He closed the door and switched out the light and waited in the darkness for everybody in the tourist court to go to bed. He should have used the time for thinking about his many problems but his head was acting like a bell and thoughts merely clanged around inside it like clappers. At twelve-thirty every cottage was dark. He sneaked outside and worked his way through shadows to U.S. 30 and walked down it to the little park and recovered his .45 and brought it back. After the other four guys learned what had happened to Russ, he might need it badly and very fast. He repacked it in his suitcase. That wasn’t really dangerous; if the cops worked up to searching his luggage, a gun more or less wouldn’t matter much.
He started to take off the sports jacket and his fingers touched the stubs of threads where the buttons had been.
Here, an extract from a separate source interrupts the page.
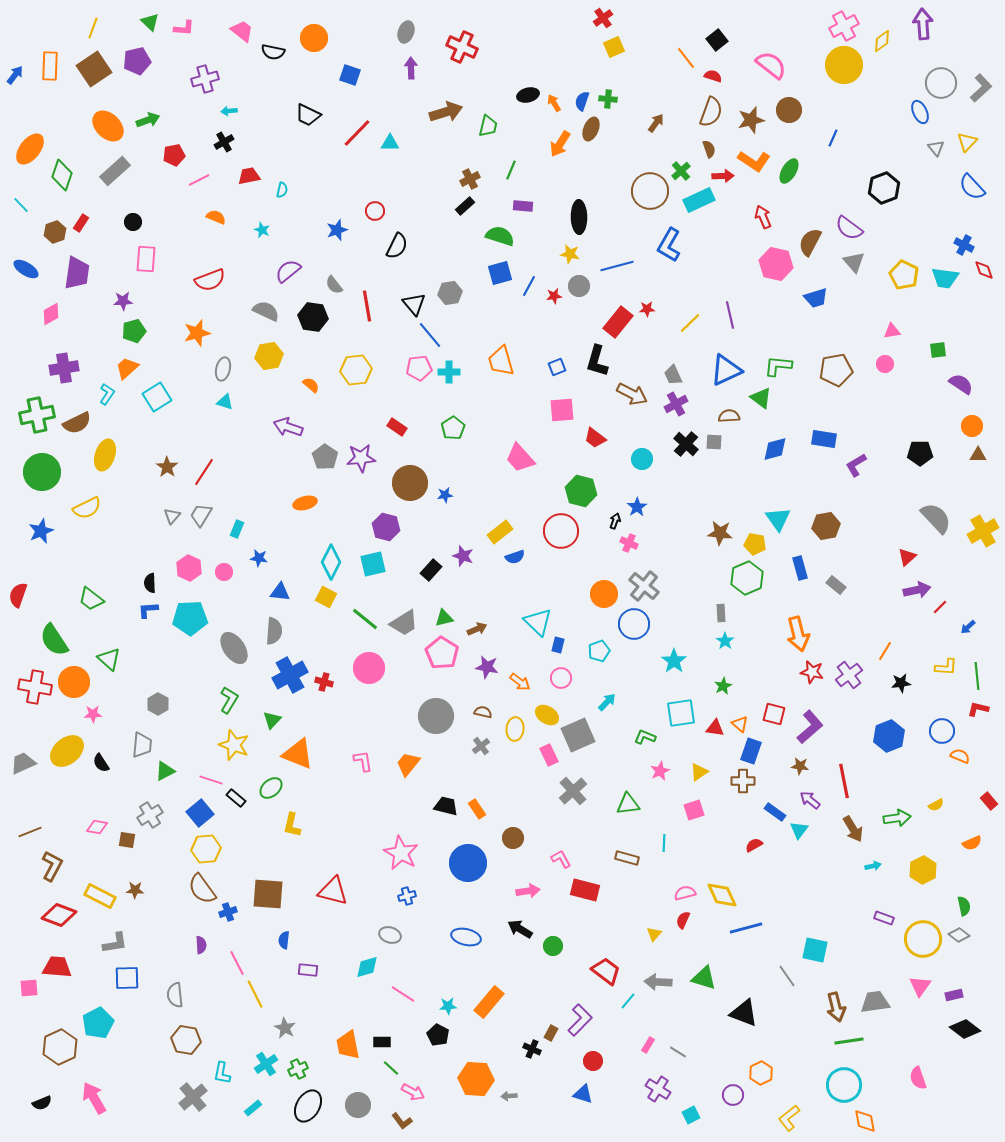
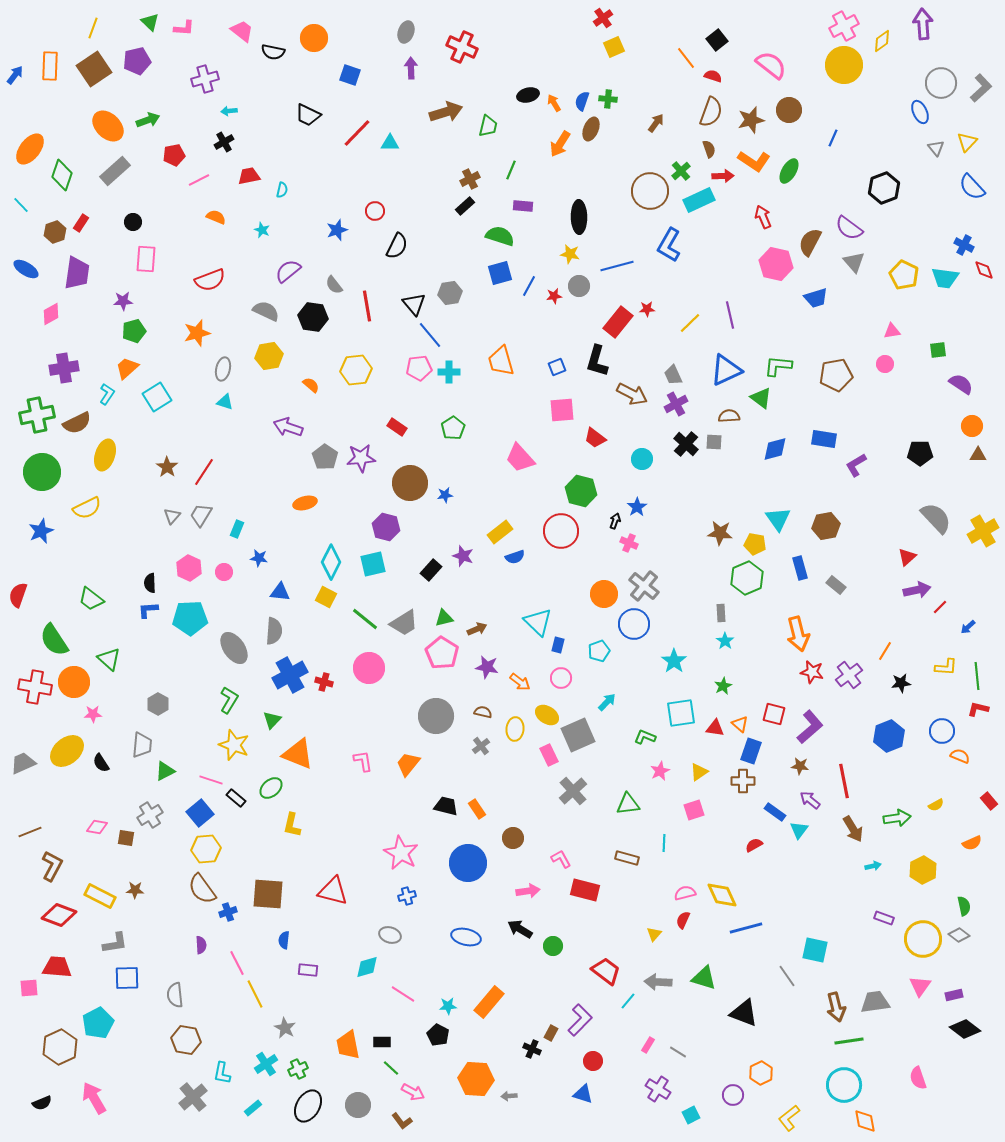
brown pentagon at (836, 370): moved 5 px down
brown square at (127, 840): moved 1 px left, 2 px up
He paused, forced his head to stop chiming and to think. Holly knew the buttons were missing. Suppose he never wore the jacket again. And suppose
Holly read in a newspaper about a Cheyenne murder case in which an important clue was a coat button. Would she make a mountain out of that molehill? Maybe, maybe not. The safe thing to assume, however, was that she would make a whole range of Himalayas— Hump, for short—out of it.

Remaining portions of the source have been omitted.